Only after Lan’s six-inch figure emerged above his wrist did Ryllen realize he never prepared for this moment. Lan did not hide his fury.

“Nine bodies,” he announced. “We lost nine. If you want to walk out alive, you’d best have a good answer. How did you survive, RJ? How are you in one piece?”

Cud. He thinks I was part of the setup. He thinks I’m a traitor.

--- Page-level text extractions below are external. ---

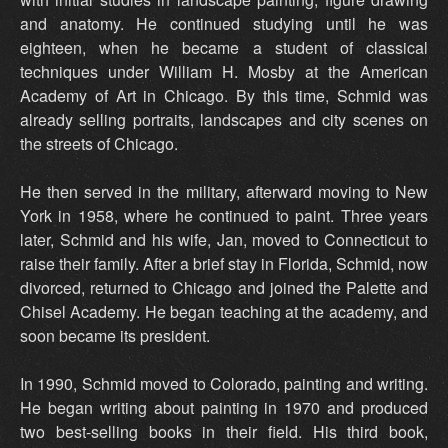
and anatomy. He continued studying until he was
eighteen, when he became a student of classical
techniques under William H. Mosby at the American
Academy of Art in Chicago. By this time, Schmid was
already selling portraits, landscapes and city scenes on
the streets of Chicago.
He then served in the military, afterward moving to New
York in 1958, where he continued to paint. Three years
later, Schmid and his wife, Jan, moved to Connecticut to
raise their family. After a brief stay in Florida, Schmid, now
divorced, returned to Chicago and joined the Palette and
Chisel Academy. He began teaching at the academy, and
soon became its president.
In 1990, Schmid moved to Colorado, painting and writing.
He began writing about painting in 1970 and produced
two best-selling books in their field. His third book,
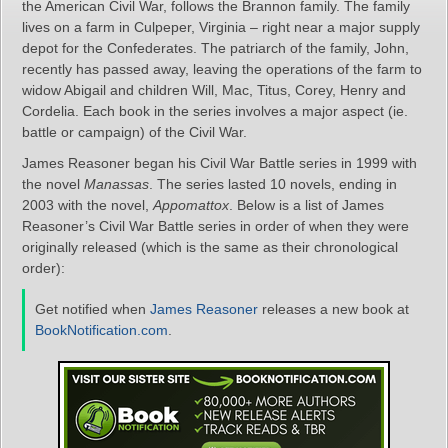
the American Civil War, follows the Brannon family. The family
lives on a farm in Culpeper, Virginia – right near a major supply
depot for the Confederates. The patriarch of the family, John,
recently has passed away, leaving the operations of the farm to
widow Abigail and children Will, Mac, Titus, Corey, Henry and
Cordelia. Each book in the series involves a major aspect (ie.
battle or campaign) of the Civil War.
James Reasoner began his Civil War Battle series in 1999 with
the novel
Manassas
. The series lasted 10 novels, ending in
2003 with the novel,
Appomattox
. Below is a list of James
Reasoner’s Civil War Battle series in order of when they were
originally released (which is the same as their chronological
order):
Get notified when
James Reasoner
releases a new book at
BookNotification.com
.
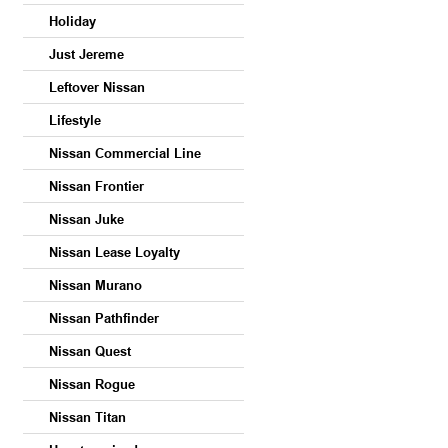
Holiday
Just Jereme
Leftover Nissan
Lifestyle
Nissan Commercial Line
Nissan Frontier
Nissan Juke
Nissan Lease Loyalty
Nissan Murano
Nissan Pathfinder
Nissan Quest
Nissan Rogue
Nissan Titan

It made sense. The intel was perfect but for one crucial sticking point. How could it have passed the vetting process without the work of a traitor? Ryllen refused to believe it. Everyone in Green Sun would have laid down their lives to save The Lagos. But this wasn’t going to satisfy Lan Chua, who must have felt the same panic. Were his enterprises collapsing around him?

This was not a moment for the truth, so Ryllen improvised.

“It was Kai,” he said. “Kai changed the plan at the last minute. He said we needed to guard our rear flank, so he stationed me outside the Swallows. He was afraid Shin Wain would bring a large security detail. But it was a trap, Lan. From the inside. There were no immos. They were trained, and they knew where we’d be. I came in after the firing started. I … I froze when I saw what happened. They left on the boats.”

Lan sighed. “Shin Wain? Did you see him?”

“No. He never came.” Ryllen hated himself.